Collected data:
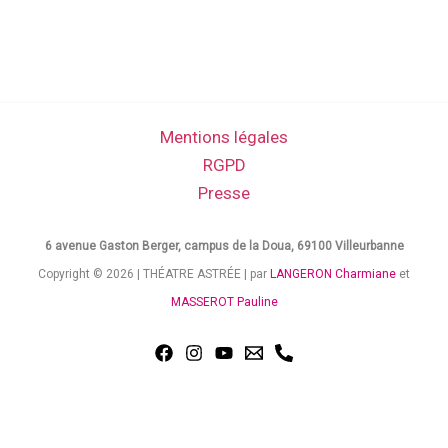
Mentions légales
RGPD
Presse
6 avenue Gaston Berger, campus de la Doua, 69100 Villeurbanne
Copyright © 2026 | THÉATRE ASTRÉE | par
LANGERON Charmiane
et
MASSEROT Pauline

Activity -> Return the records exactly. Don't carry the pictures over.

Exercise result ->
Mentions légales
RGPD
Presse
6 avenue Gaston Berger, campus de la Doua, 69100 Villeurbanne
Copyright © 2026 | THÉATRE ASTRÉE | par
LANGERON Charmiane
et
MASSEROT Pauline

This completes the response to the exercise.